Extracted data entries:
▶

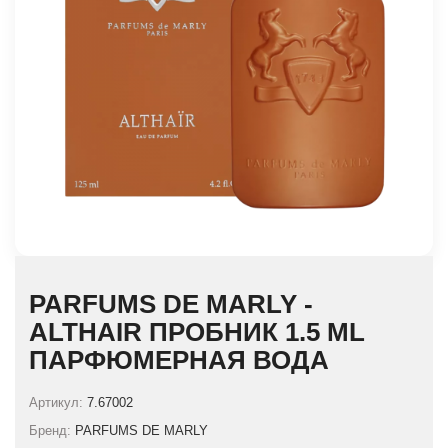
PARFUMS DE MARLY -
ALTHAIR ПРОБНИК 1.5 ML
ПАРФЮМЕРНАЯ ВОДА
Артикул:
7.67002
Бренд:
PARFUMS DE MARLY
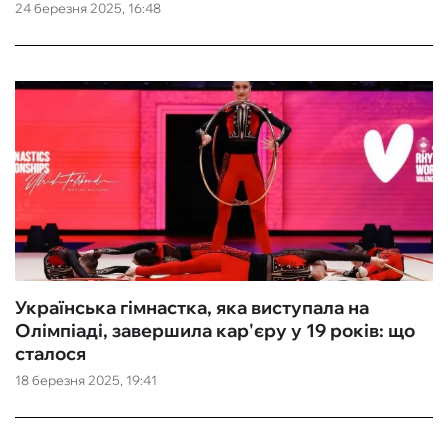
24 березня 2025, 16:48
Українська гімнастка, яка виступала на
Олімпіаді, завершила кар'єру у 19 років: що
сталося
18 березня 2025, 19:41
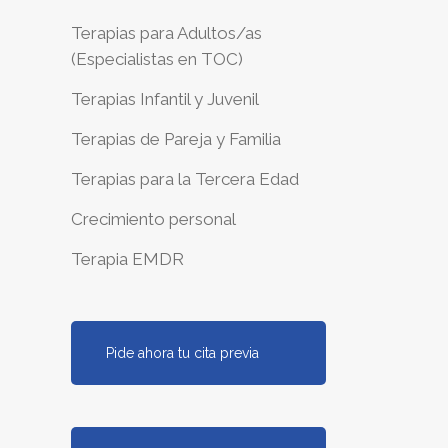
Terapias para Adultos/as
(Especialistas en TOC)
Terapias Infantil y Juvenil
Terapias de Pareja y Familia
Terapias para la Tercera Edad
Crecimiento personal
Terapia EMDR
Pide ahora tu cita previa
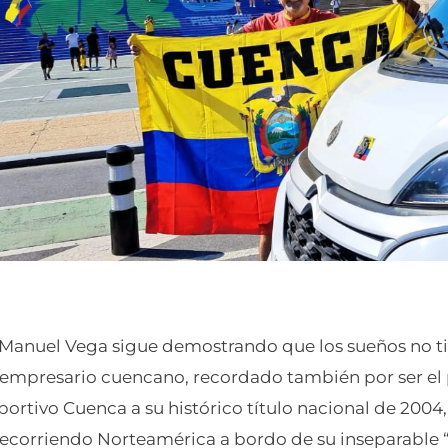
, Manuel Vega sigue demostrando que los sueños no t
 empresario cuencano, recordado también por ser el
ortivo Cuenca a su histórico título nacional de 2004
ecorriendo Norteamérica a bordo de su inseparable 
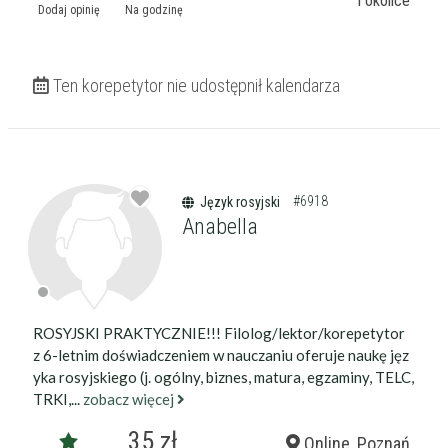
i okolice
Dodaj opinię
Na godzinę
Ten korepetytor nie udostępnił kalendarza
#6918
Język rosyjski
Anabella
ROSYJSKI PRAKTYCZNIE!!! Filolog/lektor/korepetytor
z 6-letnim doświadczeniem w nauczaniu oferuje naukę jęz
yka rosyjskiego (j. ogólny, biznes, matura, egzaminy, TELC,
TRKI,...
zobacz więcej
35 zł
Online, Poznań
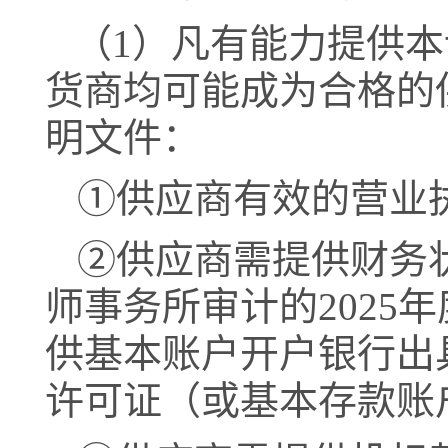
（
1
）凡有能力提供本
货商均可能成为合格的
明文件：
①供应商有效的营业
②供应商
需提供
财务
师事务所
审计的
2025
年
供基本账户开户银行出
许可证（或基本存款账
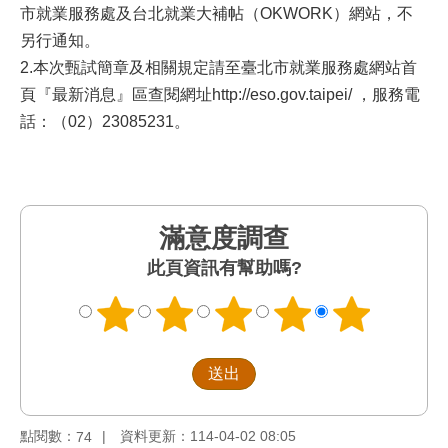
市就業服務處及台北就業大補帖（OKWORK）網站，不
另行通知。
2.本次甄試簡章及相關規定請至臺北市就業服務處網站首
頁『最新消息』區查閱網址http://eso.gov.taipei/ ，服務電
話
：（
02）23085231。
滿意度調查
此頁資訊有幫助嗎?
點閱數：
資料更新：114-04-02 08:05
74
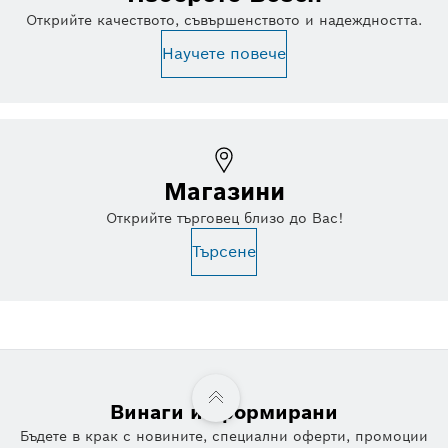
Открийте качеството, съвършенството и надеждността.
Научете повече
Магазини
Открийте търговец близо до Вас!
Търсене
Винаги информирани
Бъдете в крак с новините, специални оферти, промоции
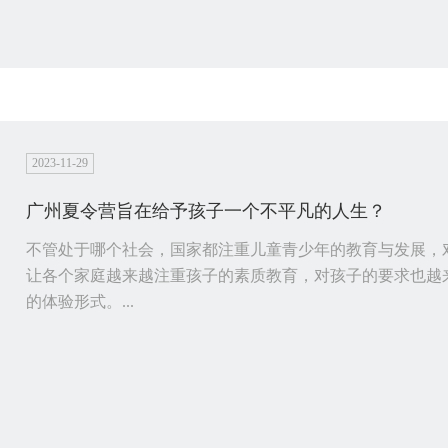
2023-11-29
广州夏令营旨在给予孩子一个不平凡的人生？
不管处于哪个社会，国家都注重儿童青少年的教育与发展，
让各个家庭越来越注重孩子的素质教育，对孩子的要求也越
的体验形式。...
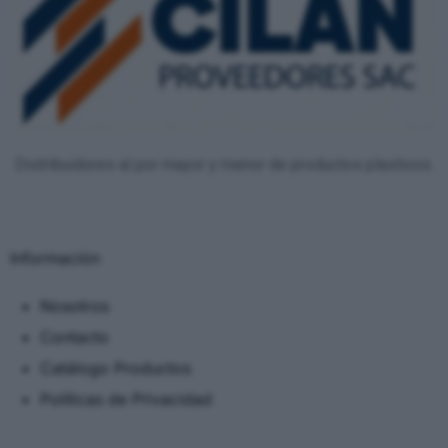
Distribuidores al por mayor y menor de productos plasticos.
Información
Nosotros
Contacto
Catálogo Productos
Políticas de Privacidad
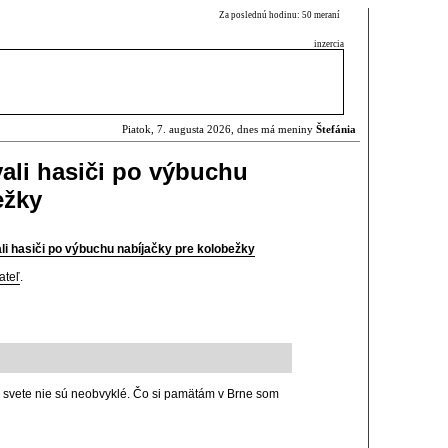
Za poslednú hodinu: 50 meraní
inzercia
Piatok, 7. augusta 2026, dnes má meniny
Štefánia
vali hasiči po výbuchu
ežky
li hasiči po výbuchu nabíjačky pre kolobežky
ateľ
.
 svete nie sú neobvyklé. Čo si pamätám v Brne som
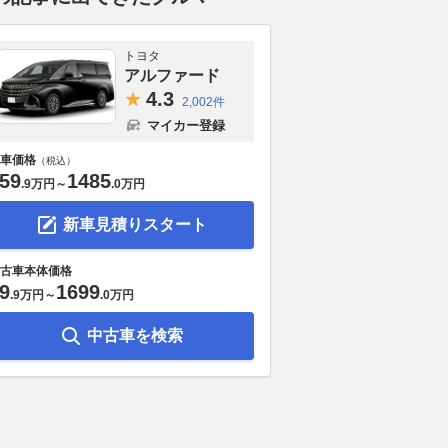
トヨタ
アルファード
4.
3
2,002件
マイカー登録
車価格
（税込）
59
1485
.
9万円
～
.
0万円
新車見積りスタート
古車本体価格
9
1699
.
9万円
～
.
0万円
中古車を検索
ぜ今こんなに人気!?
【ジープ】「ラングラー」に85
SFランキン
反省を生かした原点回
周年記念の特別仕様車！ ルビ
進が、SUGO
の「RBスカイライ
コンをベースに専用チェック柄
ロントロウを
とは
インテリアを採用した100台限
った理由「エ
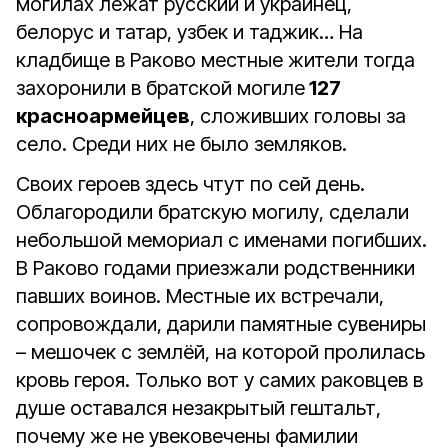
могилах лежат русский и украинец,
белорус и татар, узбек и таджик… На
кладбище в Раково местные жители тогда
захоронили в братской могиле
127
красноармейцев
, сложивших головы за
село. Среди них не было земляков.
Своих героев здесь чтут по сей день.
Облагородили братскую могилу, сделали
небольшой мемориал с именами погибших.
В Раково годами приезжали родственники
павших воинов. Местные их встречали,
сопровождали, дарили памятные сувениры
– мешочек с землёй, на которой пролилась
кровь героя. Только вот у самих раковцев в
душе оставался незакрытый гештальт,
почему же не увековечены фамилии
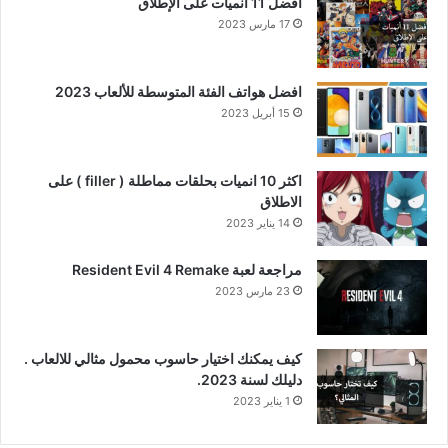
أفضل 11 أنميات على الإطلاق
17 مارس 2023
افضل هواتف الفئة المتوسطة للألعاب 2023
15 أبريل 2023
اكثر 10 انميات بحلقات مماطلة ( filler ) على
الاطلاق
14 يناير 2023
مراجعة لعبة Resident Evil 4 Remake
23 مارس 2023
كيف يمكنك اختيار حاسوب محمول مثالي للالعاب .
دليلك لسنة 2023.
1 يناير 2023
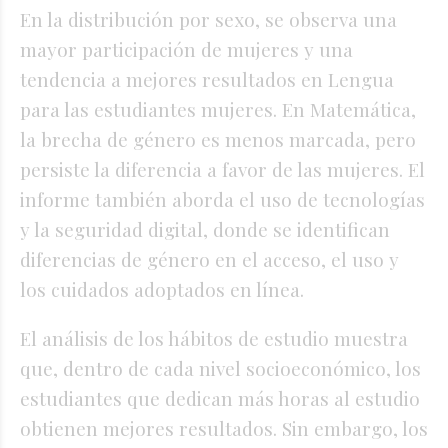
En la distribución por sexo, se observa una
mayor participación de mujeres y una
tendencia a mejores resultados en Lengua
para las estudiantes mujeres. En Matemática,
la brecha de género es menos marcada, pero
persiste la diferencia a favor de las mujeres. El
informe también aborda el uso de tecnologías
y la seguridad digital, donde se identifican
diferencias de género en el acceso, el uso y
los cuidados adoptados en línea.
El análisis de los hábitos de estudio muestra
que, dentro de cada nivel socioeconómico, los
estudiantes que dedican más horas al estudio
obtienen mejores resultados. Sin embargo, los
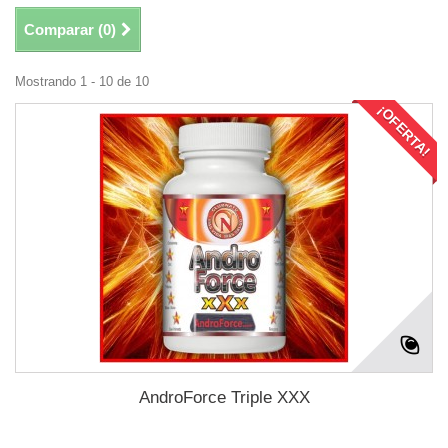
Comparar (
0
)
Mostrando 1 - 10 de 10
¡OFERTA!
AndroForce Triple XXX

◀

_WHAT THE TASK REQUIRES_
Output the entries above verbatim. Omit the images.

_ANSWER_
PARFUMS DE MARLY -
ALTHAIR ПРОБНИК 1.5 ML
ПАРФЮМЕРНАЯ ВОДА
Артикул:
7.67002
Бренд:
PARFUMS DE MARLY
24 березня 2025, 16:48
Українська гімнастка, яка виступала на
Олімпіаді, завершила кар'єру у 19 років: що
сталося
18 березня 2025, 19:41
Terapias para Adultos/as
(Especialistas en TOC)
Terapias Infantil y Juvenil
Terapias de Pareja y Familia
Terapias para la Tercera Edad
Crecimiento personal
Terapia EMDR
Pide ahora tu cita previa
, Manuel Vega sigue demostrando que los sueños no t
 empresario cuencano, recordado también por ser el
ortivo Cuenca a su histórico título nacional de 2004
ecorriendo Norteamérica a bordo de su inseparable 
i okolice
Dodaj opinię
Na godzinę
Ten korepetytor nie udostępnił kalendarza
#6918
Język rosyjski
Anabella
ROSYJSKI PRAKTYCZNIE!!! Filolog/lektor/korepetytor
z 6-letnim doświadczeniem w nauczaniu oferuje naukę jęz
yka rosyjskiego (j. ogólny, biznes, matura, egzaminy, TELC,
TRKI,...
zobacz więcej
35 zł
Online, Poznań
（
1
）凡有能力提供本
货商均可能成为合格的
明文件：
①供应商有效的营业
②供应商
需提供
财务
师事务所
审计的
2025
年
供基本账户开户银行出
许可证（或基本存款账
市就業服務處及台北就業大補帖（OKWORK）網站，不
另行通知。
2.本次甄試簡章及相關規定請至臺北市就業服務處網站首
頁『最新消息』區查閱網址http://eso.gov.taipei/ ，服務電
話
：（
02）23085231。
滿意度調查
此頁資訊有幫助嗎?
點閱數：
資料更新：114-04-02 08:05
74
Открийте качеството, съвършенството и надеждността.
Научете повече
Магазини
Открийте търговец близо до Вас!
Търсене
Винаги информирани
Бъдете в крак с новините, специални оферти, промоции
2023-11-29
广州夏令营旨在给予孩子一个不平凡的人生？
不管处于哪个社会，国家都注重儿童青少年的教育与发展，
让各个家庭越来越注重孩子的素质教育，对孩子的要求也越
的体验形式。...
Distribuidores al por mayor y menor de productos plasticos.
Información
Nosotros
Contacto
Catálogo Productos
Políticas de Privacidad
Za poslednú hodinu: 50 meraní
inzercia
Piatok, 7. augusta 2026, dnes má meniny
Štefánia
vali hasiči po výbuchu
ežky
li hasiči po výbuchu nabíjačky pre kolobežky
ateľ
.
 svete nie sú neobvyklé. Čo si pamätám v Brne som
トヨタ
アルファード
4.
3
2,002件
マイカー登録
車価格
（税込）
59
1485
.
9万円
～
.
0万円
新車見積りスタート
古車本体価格
9
1699
.
9万円
～
.
0万円
中古車を検索
ぜ今こんなに人気!?
【ジープ】「ラングラー」に85
SFランキン
反省を生かした原点回
周年記念の特別仕様車！ ルビ
進が、SUGO
の「RBスカイライ
コンをベースに専用チェック柄
ロントロウを
とは
インテリアを採用した100台限
った理由「エ
могилах лежат русский и украинец,
белорус и татар, узбек и таджик… На
кладбище в Раково местные жители тогда
захоронили в братской могиле
127
красноармейцев
, сложивших головы за
село. Среди них не было земляков.
Своих героев здесь чтут по сей день.
Облагородили братскую могилу, сделали
небольшой мемориал с именами погибших.
В Раково годами приезжали родственники
павших воинов. Местные их встречали,
сопровождали, дарили памятные сувениры
– мешочек с землёй, на которой пролилась
кровь героя. Только вот у самих раковцев в
душе оставался незакрытый гештальт,
почему же не увековечены фамилии
أفضل 11 أنميات على الإطلاق
17 مارس 2023
افضل هواتف الفئة المتوسطة للألعاب 2023
15 أبريل 2023
اكثر 10 انميات بحلقات مماطلة ( filler ) على
الاطلاق
14 يناير 2023
مراجعة لعبة Resident Evil 4 Remake
23 مارس 2023
كيف يمكنك اختيار حاسوب محمول مثالي للالعاب .
دليلك لسنة 2023.
1 يناير 2023
En la distribución por sexo, se observa una
mayor participación de mujeres y una
tendencia a mejores resultados en Lengua
para las estudiantes mujeres. En Matemática,
la brecha de género es menos marcada, pero
persiste la diferencia a favor de las mujeres. El
informe también aborda el uso de tecnologías
y la seguridad digital, donde se identifican
diferencias de género en el acceso, el uso y
los cuidados adoptados en línea.
El análisis de los hábitos de estudio muestra
que, dentro de cada nivel socioeconómico, los
estudiantes que dedican más horas al estudio
obtienen mejores resultados. Sin embargo, los
Comparar (
0
)
Mostrando 1 - 10 de 10
¡OFERTA!
AndroForce Triple XXX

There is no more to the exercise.